Former Worcestershire spinner Shaftab Khalid quit county cricket when he failed to make a lasting breakthrough at New Road in the early 2000s.
But Pakistan-born, London-educated Khalid, 40, made a devious return to English county cricket by joining the Warwickshire coaching staff.
He becomes the latest recruit for the fast-growing Birmingham-based South Asia Cricket Academy (SACA).
SACA was only formed in January 2022 but has already had a great effect.
Less than a week after being trained by former Birmingham League cricketer Tom Brown and ex-England pacemaker Kabir Ali to give Asian cricketers a better chance of entering the county cricket, two of its coaching staff have been offered jobs by first-class counties. .
Kabir, cousin of Moeen, versatile player for Warwickshire and England, became assistant manager of Yorkshire, while the former captain and head coach of the Bears Jim Troughton was offered a job in Alec Stewart and Gareth Batty’s team with Surrey.
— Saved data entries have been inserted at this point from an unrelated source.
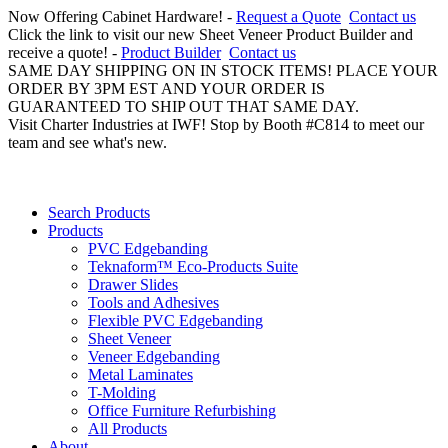
Now Offering Cabinet Hardware! -
Request a Quote
Contact us
Click the link to visit our new Sheet Veneer Product Builder and
receive a quote! -
Product Builder
Contact us
SAME DAY SHIPPING ON IN STOCK ITEMS! PLACE YOUR
ORDER BY 3PM EST AND YOUR ORDER IS
GUARANTEED TO SHIP OUT THAT SAME DAY.
Visit Charter Industries at IWF! Stop by Booth #C814 to meet our
team and see what's new.
Search Products
Products
PVC Edgebanding
Teknaform™ Eco-Products Suite
Drawer Slides
Tools and Adhesives
Flexible PVC Edgebanding
Sheet Veneer
Veneer Edgebanding
Metal Laminates
T-Molding
Office Furniture Refurbishing
All Products
About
Khalid had previously worked as an academy coach with Worcestershire, for whom he made nine first class appearances and nine white ball appearances from 2003 to 2005, and was a senior performance coach for minor counties side Bedfordshire.
But, having spent the summer with SACA as an assistant/spin coach, he now becomes their first real coaching product out of a system that has already produced three players, Kasif Ali (Worcestershire), Andy Umeed (Somerset) and Zain-ul-Hassan (Glamorgan).
“I am delighted that Shaftab has become our first coaching graduate,” said SACA co-founder and chief executive Dr Tom Brown, who has just completed a PhD at Birmingham City University on this whole area of development. potentially lost cricketing skills.
“He has played a major role in the SACA program from the start and has already helped many players take their game to the next level.
“I’m sure he can continue to do that with Warwickshire.”
Khalid will primarily work with teenage boys and girls as a high performance coach within the Warwickshire academy system, helping them break into senior teams under the emerging players scheme – but will also help coach senior teams.
“SACA played against Warwickshire 2nd XI so I saw the huge talent that there is at the club,” he said. “I relish the opportunity to bring in some of these up-and-coming spinners and watch them grow.
“Warwickshire have a tough-to-beat youth system in English cricket.”
What is the South Asian Cricket Association?
“It all came out of a conversation I had with Kabir Ali during the Covid pandemic,” Dr Brown told BBC Sport.
“We are a short-term intervention program aiming to become obsolete within three to six years, acting as support for the generation of British South Asian cricketers who have no time to wait. that the system adapts its practices to become more inclusive.
“We have a three year grant to work with, thanks to Warwickshire, Essex, England and Wales Cricket Board and Birmingham City University who have all very kindly helped to fund all my research – and we already have projects derivatives across the country.
“We have a partnership with Cricket Scotland, another in Bradford, where our players have access to the Adil Rashid Indoor Centre, and Adil is one of our ambassadors.
“We are also in Bristol, where Gloucestershire allows us free sessions at County Ground, and Wellington College in Berkshire.”